Uno de los guardias del templo me ofreció acompañarme durante mi visita (los habitantes de Lopburi saben cómo comportarse con los macacos, así que me sometí a su ayuda), e incluyó en su oferta dos bolsitas de maíz para que se las ofreciera a los monitos.

Fue toda una fiesta loca. Si no tenía un mono encima de la cabeza, lo tenía colgado de la parte trasera de mi camisa. ¡Algunos hasta caminaban encima de mi cabeza! Pero ninguno intentó hacerme daño. Repito, fue un momento loco.




Otra experiencia interesante fue encerrarnos a nosotros mismos dentro del templo y saber por unos minutos cómo se siente estar del otro lado de la jaula (aunque tengo que admitir que toda mi vida me he sentido en esa jaula).
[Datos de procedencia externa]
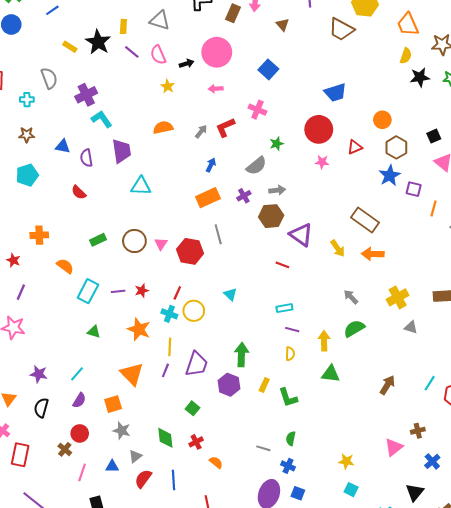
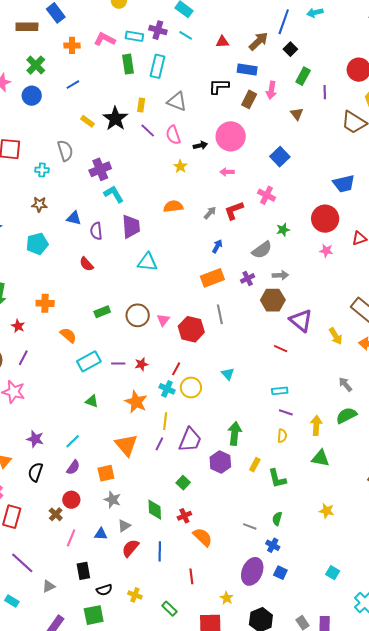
cyan rectangle: (88, 291) -> (89, 361), turned 30
yellow star: (346, 461) -> (327, 511), moved
orange semicircle: (216, 462) -> (203, 537), size x1.5

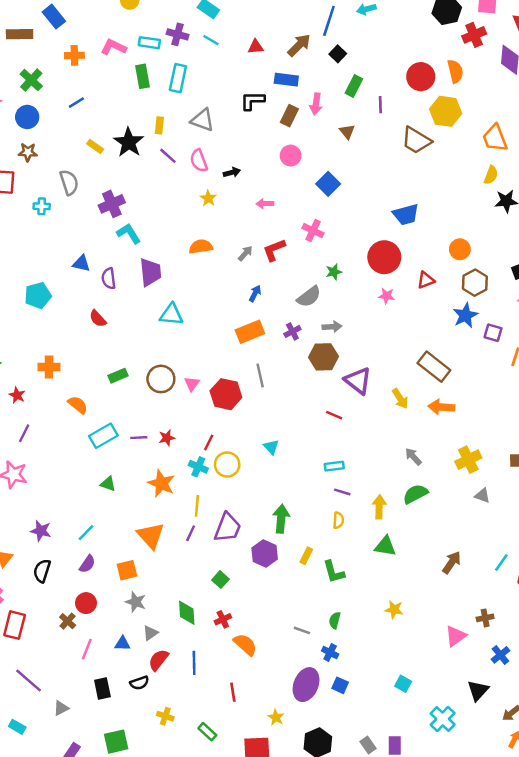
pink circle: (231, 136) -> (291, 156), moved, size x0.6
brown star: (39, 204) -> (28, 152), moved
black semicircle: (104, 590) -> (139, 683), moved

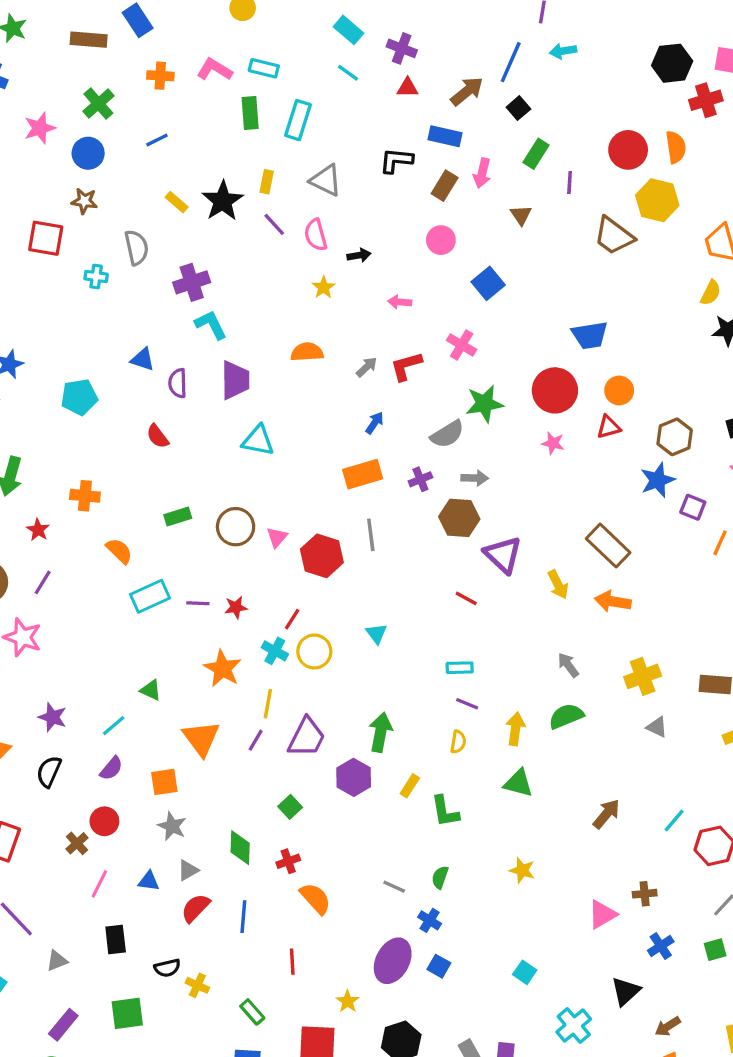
purple cross: (178, 34) -> (402, 48), moved
orange circle: (460, 249) -> (619, 390), moved
green star: (334, 272) -> (484, 404), size x1.6
green triangle: (108, 484) -> (151, 690), moved
black semicircle: (139, 683) -> (167, 968), moved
Al fin podré responderle exactamente a mi papá lo que se siente estar del otro lado… Sobre todo si ese lado está repleto de ratas voladoras (murciélagos).



Al salir de Prang Sam Yot, le pagué otra bolsita de maíz al señor que me había cuidado y salí directamente hacia la ciudad a seguir compartiendo con los monitos, que no dejaban de hacer piruetas por toda la calle de los puestos de comida.




Nuestro peregrinaje a Lopburi terminó con unas cuantas brochetas de carne y unos jugos de tamarindo deliciosos.

¡Jamás pude haber deseado un mejor regalo de Navidad!